Today was full of anger and upset.
It began almost as soon as I logged in for my regular chat shift. I was short with a technician at Gemini who was stuck on a wireless call and had no idea what she was doing with it, to the point she called me down for it. I apologized twice, once right then and again at the end of the chat, but I expect I cut no ice with her, and only confirmed the opinion of me as an ogre, which I understand has formed at Gemini. (Actually, Gemini techs seem to regard ALL the Circulith Resolver team as near-ogres. We’re “mean” to them, the story goes.)
After that, I could never get away from escalating cases. Fully a quarter of today’s chats were escalations, and one in particular, a “onsite technician didn’t show up” call, I couldn’t fix. It was a combination of wrongly-set customer expectations, bad service-technician scheduling, and an inaccessible service provider liaison team—they were, every one, in their team meeting and unavailable for an hour at the exact moment I was on deadline and needed someone right then. The customer fully appreciated and said he realized I was doing everything I could for him, but “everything I could do” didn’t come close to being enough. Someone living in Pumpkin Centre, Alberta (or some wide-spot-in-the-road like that) was mad ’cos the service provider hadn’t called him to set up the service call, which was due to happen today. That one, I think, finally sorted itself out after I sent several escalating emails to the service provider liaison, who was finally back from his meeting. Then the Army Corps of Engineers called from BFE, North Dakota complaining because they had tried to give a service provider updated contact information for a service call, only to be brushed off by the service provider’s “help desk” (just guess where the help desk is outsourced). They were told “The parts are being shipped directly to you, not to us, and our technician is not going to do ANYthing until you call us and let us know the parts have arrived on site, and anyway you would not receive service before Monday no matter what. HAND, Sahib.” I couldn’t do a thing with that because the parts didn’t arrive until too late in the day to get them onto today’s service schedule, and the service provider was within its contractual rights to defer the service call until Monday.
Finally, I got to do what I wanted to do for a few minutes, which was to analyze how recent changes in the queue are affecting our chats. About two weeks ago, management moved one segment of our business out of Auric Corporate (my outfit) to Auric Small Business, in Countryburg. To make up the lost call volume (better than two thousand calls a week) and not have to lay off a bunch of techs, they decided at the same time that Auric Corporate would begin taking calls for high-end workstations that didn’t have Auric support contracts.
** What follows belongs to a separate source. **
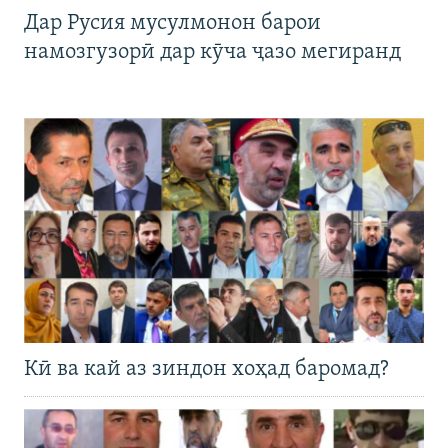
Дар Русия мусулмонон барои
намозгузорӣ дар кӯча ҷазо мегиранд
Кӣ ва кай аз зиндон хоҳад баромад?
In a fit of inconsistency, they further decided that for the time being, Small Business customers with workstations and Auric contracts would be routed to Countryburg, but all Auric Corporate workstations and all non-Auric workstations of any sort (even if you’re a home user who bought a Big Penis Computer just because you had to have a Big Penis Computer) would be routed to us.
Since those changes went into effect, gut feelings told us all that we were taking a lot more workstation chats than we used to, but we didn’t have the statistics to back it up. Today, I went back into my personal logs and pulled together data that told me we were absolutely right, workstation calls had changed the mix in a BIG way. I compared May, the last month before the change happened, and July, the first full month the change was in place. My fixed (desktop) workstation chats were up 155% July over May, and portable workstations were up 112% for the same period; regular desktop chats were down 26% and regular portable chats were down 20%. That’s an enormous change in the mix of chats I take, particularly since workstation calls tend to be high-complexity due to the variety of possible configurations (SATA, SCSI, various flavors of RAID, different varieties of video cards, etc.)
And THEN . . . my cell phone rang in the middle of the day, an uncommon occurrence. T was on the wire, telling me she’d just been told her move-you-out-to-manage-your-own-store date had been moved up from the end of September . . . to the end of next week. T speculated that another store’s manager must have done something egregiously stupid and got fired. She doesn’t even know where she’s being reassigned yet; the best she could say is “somewhere between Longview and Corpus Christi.” Now we have to figure out how to get her moved, find out whether the company will front any relocation expenses, whether they’ll pay any relocation expenses at all, and a million other things. Oh, and T says she’s in a major cash crunch and doesn’t have the money to pay her August rent and can we do anything?
Hamlet consults Salvador Dalí’s melting watch. Fnord.